There is an ingenious argument that has been given succinct expression in the writings of David Chalmers. It goes something like this. We are familiar with zombies as they are presented in popular culture, as beings physically like us and yet different from us in that they lack conscious experience. Another way of saying this would be to state that zombies are possible in the sense that to assert that they exist might be false but does not involve a contradiction. In other words, zombies are logically possible (they might exist in some possible universe) even if they are not nomologically possible (ruled out by the physical laws which govern this universe). I am, as it happens, a fan of the actor Dick Van Dyke and consider Diagnosis Murder to be the acme of cheap television shows which appertain to hospital doctors who also happen to be detectives. We can imagine a possible world in which Mr Van Dyke has a zombie-counterpart, a physically like-for-like equivalent to the non-zombie Van Dyke right down to the causal properties of his brain. But we can also intelligibly subtract from zombie-Van Dyke those features of felt consciousness that make “our” Van Dyke the fine actor that he is (the emotional range, the sense of empathy, along with the other felt properties shared with us non-thespians).
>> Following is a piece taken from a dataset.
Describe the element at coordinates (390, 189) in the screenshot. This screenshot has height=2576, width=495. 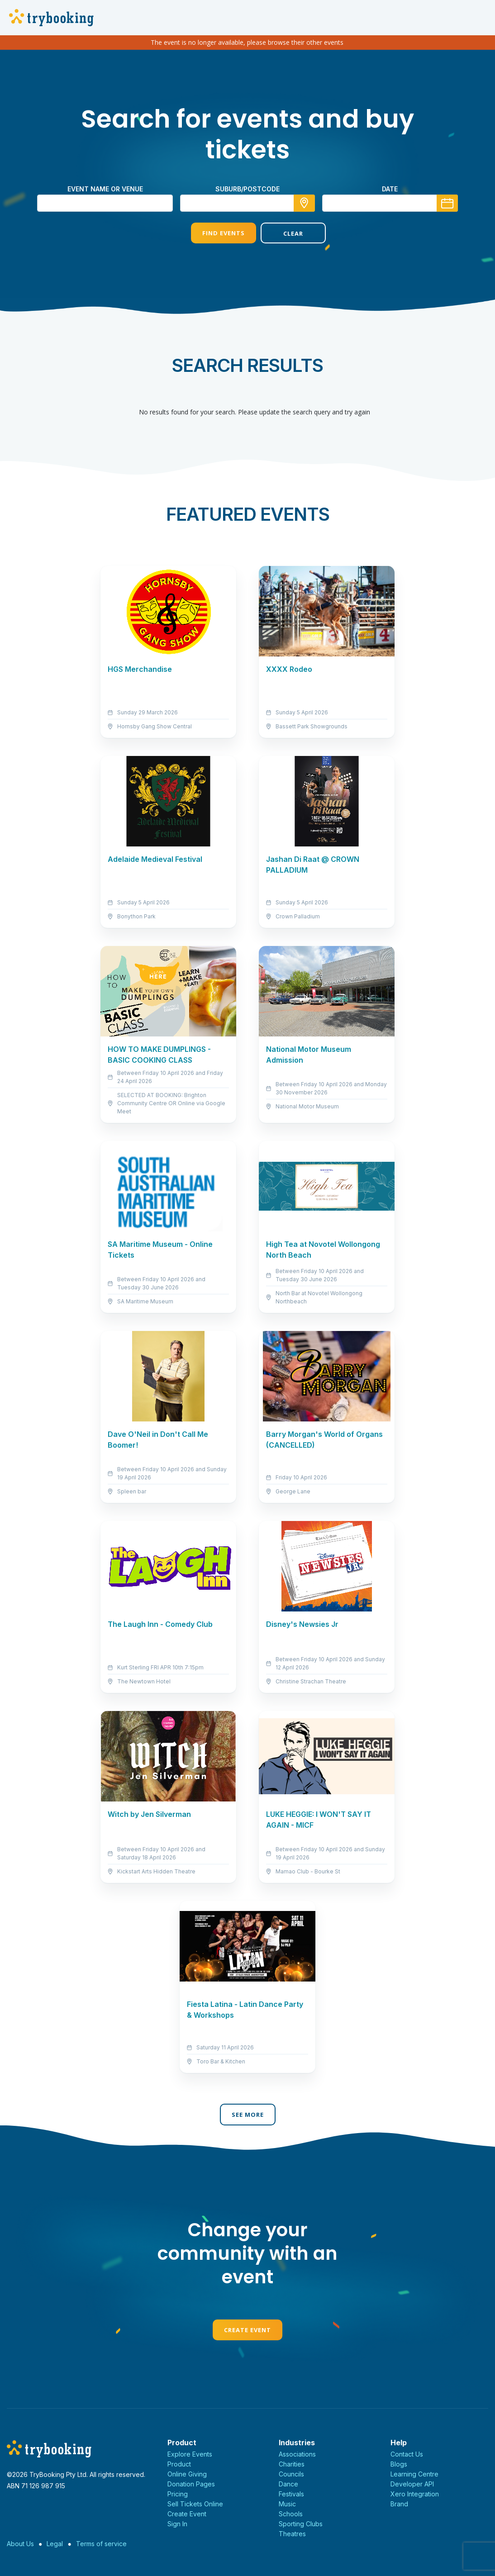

From this it follows, surely, that those phenomenal features of consciousness (the qualia, or “what it’s like to us to be in pain etc) cannot be identical with the brain since if A is identical with B then necessarily whatever properties A has, B has also: and in the stated case this necessity does not seem to obtain.
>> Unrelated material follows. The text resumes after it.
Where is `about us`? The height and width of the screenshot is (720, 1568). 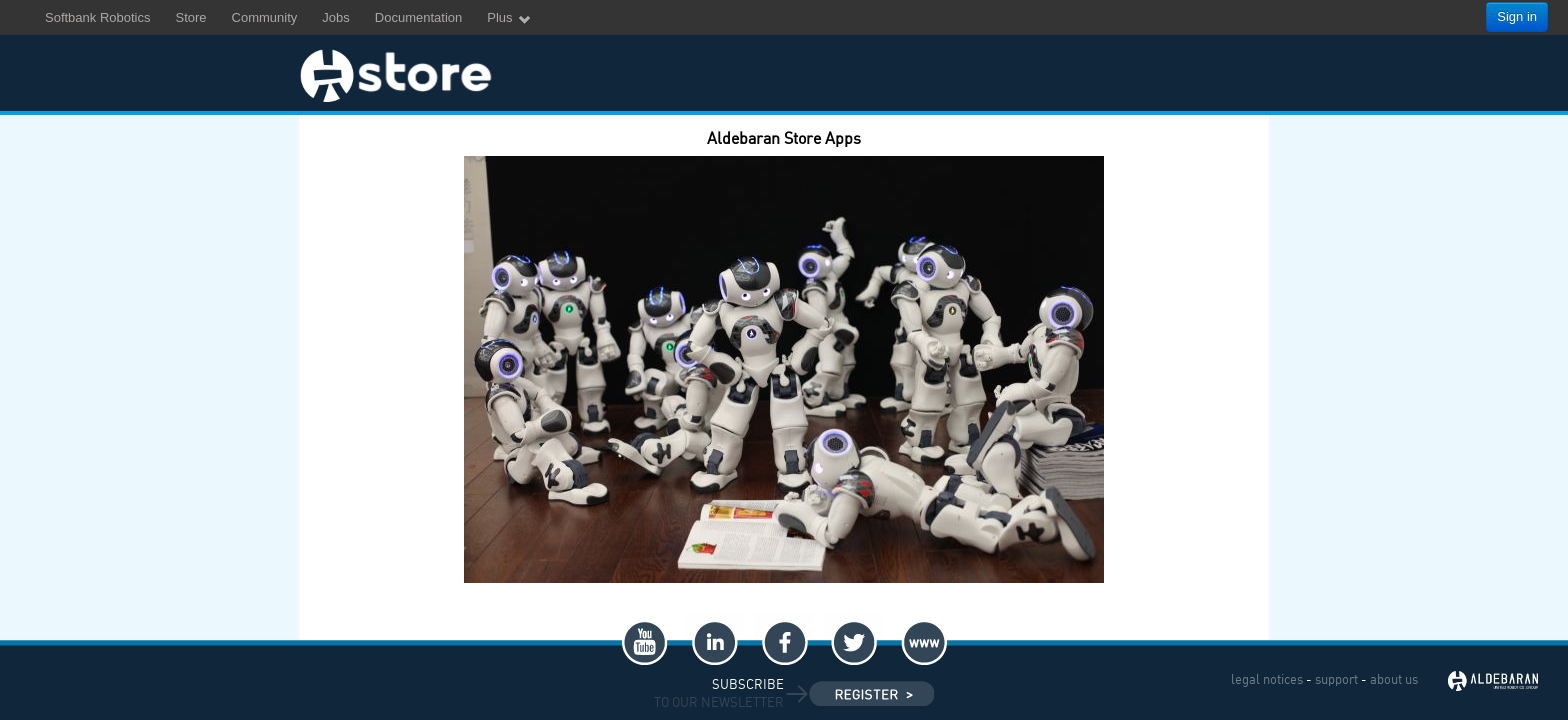 about us is located at coordinates (1394, 679).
The philosopher Michelle Maise, in a nice paper called The Power of Passion on Heartbreak Hill, discusses these issues in connection with running (the title refers to a rocky patch during the Boston marathon). Is it possible, she asks, for a zombie to run a marathon? On the face of it the answer seems straightforward: why not? If we can allow that there might be zombies then we can allow also that they would be able to run. And if they lack sensations such as pain, fatigue, despair and all the other companions of the long distance runner then it seems to follow that they’d make pretty good marathon runners. I’ve spent many a club race night running against club members who show no signs of discomfort and trust me, it’s dispiriting.
But the case of the stoical club runner is misleading for two reasons. For one thing they are normally bluffing: good runners are masters of concealment. She feels the same agony as the rest of us, she just chooses not to (behaviourally) disclose it. Secondly, as Maise points out, this spectrum of sensations is not accidental to the act of running but is on the contrary essential to it. The zombie, in other words, is not running at all. Sure it might be moving, but it is not running any more than my PC is flying when I launch it through the air following an email from my publisher. What is required in order to transform the fact of movement into the act of running is agency which, Maise suggests, cannot be legitimately ascribed to a zombie given their cognitive deficiencies.
That said, I wouldn’t want one chasing me. I’ve seen Night of the Living Dead, those zombies can shift.
“The Power of Passion on Heartbreak Hill” is included in Michael W. Austin’s collection “Running and Philosophy: a marathon for the mind”. Other papers in the collection will be the subject of future posts.